WHAT THE EXERCISE ASKS: Write out, from the entries below, exactly the lines that run between the lines holding "ли развивать новые для себя" and "очники притока кадров, помимо", inclusive, and stop there.

*** Begin section ***

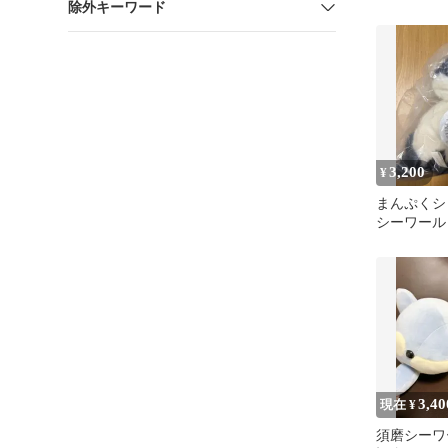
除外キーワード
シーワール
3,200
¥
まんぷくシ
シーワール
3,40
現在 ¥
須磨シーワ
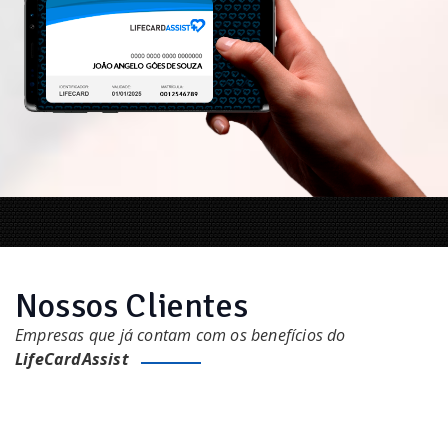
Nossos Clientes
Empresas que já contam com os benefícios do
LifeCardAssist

*** End section ***
*** Begin section ***

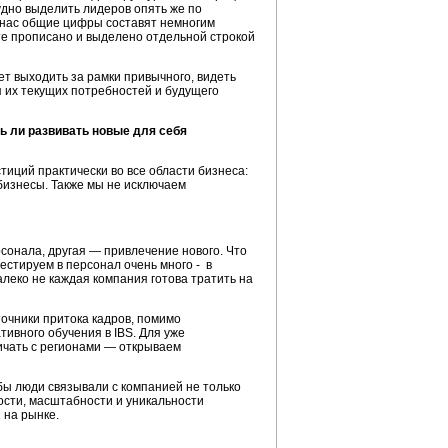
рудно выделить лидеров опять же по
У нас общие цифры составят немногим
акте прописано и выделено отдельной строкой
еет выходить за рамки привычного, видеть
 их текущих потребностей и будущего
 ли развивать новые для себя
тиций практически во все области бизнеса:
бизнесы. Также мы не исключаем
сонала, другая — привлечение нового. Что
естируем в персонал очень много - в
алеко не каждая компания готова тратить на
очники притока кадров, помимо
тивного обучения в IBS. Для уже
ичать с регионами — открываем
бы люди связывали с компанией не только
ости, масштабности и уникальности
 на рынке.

*** End section ***

OUTPUT FOR THIS EXERCISE:
 ли развивать новые для себя
тиций практически во все области бизнеса:
бизнесы. Также мы не исключаем
сонала, другая — привлечение нового. Что
естируем в персонал очень много - в
алеко не каждая компания готова тратить на
очники притока кадров, помимо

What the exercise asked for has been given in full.